Bias Expansion and Power-Series: For linear SA under Markovian data, the stationary bias admits an infinite series expansion in $\alpha$ : $\mathbb{E}[\theta_\infty^{(\alpha)}] - \theta^* = \sum_{i=1}^m \alpha^i B^{(i)} + O(\alpha^{m+1})$ with explicit operators $B^{(i)}$ computable via Poisson equation solutions (Huo et al., 2022, Lauand et al., 2023).

3. Tail-Averaging, Extrapolation, and Bias Reduction Strategies

Simple post-processing techniques, notably Polyak–Ruppert tail-averaging and Richardson–Romberg extrapolation, permit sharp bias–variance trade-offs without requiring diminishing stepsizes.

Tail-Averaging (Polyak–Ruppert): After burn-in, averaging the SA iterates produces consistent estimators with variance $O(1/t)$ , but leaves the $O(\alpha)$ bias in the constant-step regime: $\mathbb{E}[\tilde x_t - x^*]^2 = O(\beta^2) + O(1/(t-t_0))$ (Kwon et al., 2024, Huo et al., 2022).
Richardson–Romberg Extrapolation: Parallel runs at multiple stepsizes allow linear (or higher order) cancellation of bias terms: $\zeta_t^x = 2\,\tilde x_t^{(\alpha,\beta)} - \tilde x_t^{(2\alpha,2\beta)}$ yields

$\mathbb{E}[\zeta_t^x - x^*]^2 = O(\beta^4) + O(1/(t-t_0))$

(Kwon et al., 2024, Huo et al., 2022, Allmeier et al., 2024).

Bias–Mixing-Time Proportionality: In reversible Markov chains, the leading bias is directly proportional to the mixing time and stepsize; under i.i.d. data the bias vanishes (Huo et al., 2022, Lauand et al., 2023).

4. Non-Asymptotic Analysis and Adaptive Algorithms with Biased Estimators

Adaptive stochastic gradient algorithms (Adagrad, RMSProp, AMSGRAD) have their nonasymptotic convergence rates preserved in the presence of time-dependent bias, given proper control via batch size or estimator parameterization.

General ASA Template:

$\theta_{n+1} = \theta_n - \gamma_{n+1} A_n H_{\theta_n}(X_{n+1})$

where $H_{\theta_n}(X_{n+1})$ is a biased gradient estimator (Surendran et al., 2024).

Rate Results: In convex and nonconvex settings, with batch size $N_n \sim n^\alpha$ , bias $r_n \sim n^{-\alpha}$ , and stepsizes $\gamma_n \sim n^{-1/2}$ ,

$\mathbb{E}\left[\|\nabla V(\theta_R)\|^2\right] = O\left(\frac{\log n}{\sqrt{n}} + b_n\right)$

where $b_n$ is governed by bias decay; for $\alpha \geq 1/4$ , the optimal $O(\log n / \sqrt{n})$ rate is achieved (Surendran et al., 2024).

Practical Guidance: For importance-weighted autoencoding and Monte Carlo-based estimators, bias-control via $N_n \sim n^{1/4}$ achieves near-unbiased rates, with empirical confirmation in deep generative modeling (Surendran et al., 2024).

5. Differential Inclusion, Input-to-State Stability, and Multi-Agent/Distributed Settings

The presence of persistent bias changes the limiting dynamics from ODEs to perturbed differential inclusions,

$\dot{x}(t) \in F(x(t)) + \bar{B}(0,\epsilon)$

where $\bar{B}(0,\epsilon)$ denotes the bias perturbation set.

Input-to-State Stability (ISS): If the perturbed DI is ISS, and discrete iterates remain bounded, then convergence to an $O(\epsilon)$ neighborhood of equilibrium is guaranteed.
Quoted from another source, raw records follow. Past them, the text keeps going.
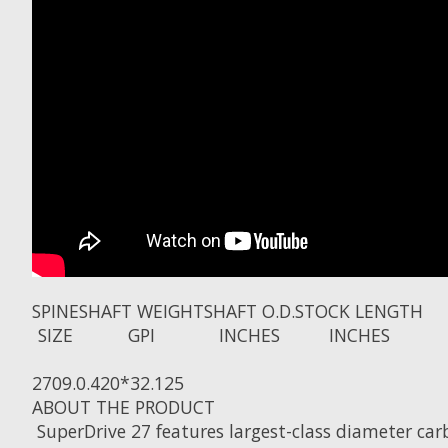
SPINE
SHAFT WEIGHT
SHAFT O.D.
STOCK LENGTH
SIZE
GPI
INCHES
INCHES
270
9.0
.420
*32.125
ABOUT THE PRODUCT
SuperDrive 27 features largest-class diameter ca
ISS Lyapunov conditions, global Lipschitz drift, and quadratic potential bounds yield a.s. boundedness and stability (Paul et al., 16 Jan 2026, Ramaswamy et al., 2018).
Asynchronous Approximate Dynamics: In distributed and asynchronous multi-agent SA (e.g., A2VI, A2PG), stability is retained under bounded bias. Convergence is to a neighborhood of the solution set, with diameter proportional to the bias magnitude (Ramaswamy et al., 2018).
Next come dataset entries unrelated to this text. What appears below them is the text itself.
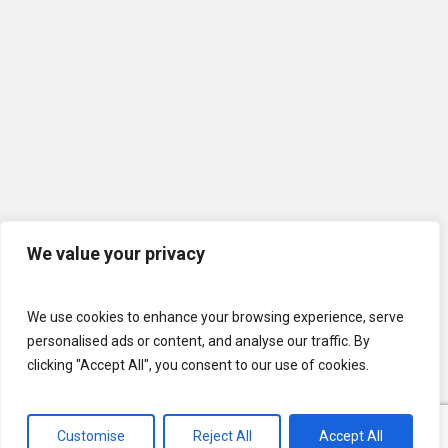
We value your privacy
We use cookies to enhance your browsing experience, serve
personalised ads or content, and analyse our traffic. By
clicking "Accept All", you consent to our use of cookies.
© 2026 U.S. Lawns. All Rights Reserved.
Customise
Reject All
Accept All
6. Riemannian Manifold Stochastic Approximation with Bias

Extension to Riemannian SA schemes allows general geometric optimization under bias:

Fixed-Step Markov Chain Structure: With constant step size $\gamma$ , the chain $\{\theta_n\}$ admits a unique stationary law that concentrates near the optimum as $\gamma \to 0$ , with bias $O(\gamma)$ (Durmus et al., 2021, Durmus et al., 2020).
Lyapunov and CLT Theory: The invariant measure bias has leading term

$-\int_\Theta \langle \mathrm{grad}\,g(\theta), h(\theta)\rangle\,\mu^\gamma(d\theta) = \frac{\gamma}{2} [\mathrm{Hess}\,g : \Sigma](\theta^*) + o(\gamma)$

Variance scales as $O(\gamma)$ ; the central limit theorem quantifies fluctuations around the biased mean (Durmus et al., 2021).
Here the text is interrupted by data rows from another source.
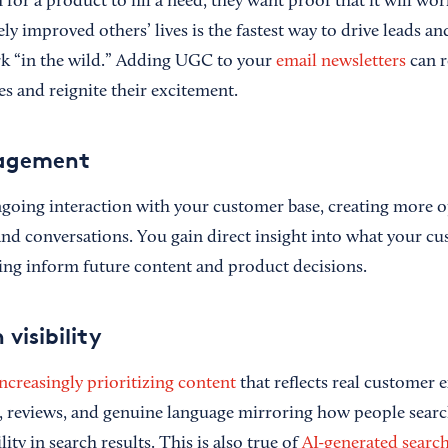
or a product to fill a need, they want proof that it will wo
y improved others’ lives is the fastest way to drive leads an
ork “in the wild.” Adding UGC to your
email newsletters
can r
 and reignite their excitement.
gagement
oing interaction with your customer base, creating more o
nd conversations. You gain direct insight into what your cu
ing inform future content and product decisions.
 visibility
ncreasingly prioritizing content
that reflects real customer
, reviews, and genuine language mirroring how people sear
ility in search results. This is also true of
AI-generated search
7. Practical Applications, Empirical Validation, and Bias Debiasing Strategies

Temporal Difference and Q-Learning: Constant step size TD and Q-learning algorithms under Markovian noise have stationary bias $O(\alpha)$ , with explicit correction formulas via Poisson equations or generator-based expansions (Kwon et al., 2024, Huo et al., 2022, Wang et al., 2019, Lauand et al., 2023, Allmeier et al., 2024).
Monte Carlo Debiasing Techniques: Randomized truncation methods permit the construction of unbiased estimators from biased sequences, utilizing telescoping sums and judicious choice of random stopping time distributions (McLeish, 2010).
Bias–Variance Trade-offs: In variance-reduced (VR) and memory-based SGD methods (e.g., SARAH, SARGE, SAAG-III/IV), intentional bias is leveraged to accelerate convergence and reduce variance per gradient call, with explicit oracle complexity bounds matching the theoretical minima (Driggs et al., 2019, Chauhan et al., 2018).
Experimental confirmation: Empirical studies confirm the theory in high-dimensional generative modeling, Markovian RL, multi-agent learning, and manifold-based principal component analysis (Surendran et al., 2024, Kwon et al., 2024, Ramaswamy et al., 2018, Durmus et al., 2020).

Taken together, contemporary research provides precise bias–variance analysis, non-asymptotic convergence theory, and robust bias mitigation approaches for a broad class of biased stochastic approximation schemes. These frameworks inform practical algorithm design in deep learning, RL, simulation-based inference, and geometric optimization, offering mathematically grounded recipes for balancing stepsize, bias control, variance reduction, and scaling to high-dimensional or nonconvex objectives.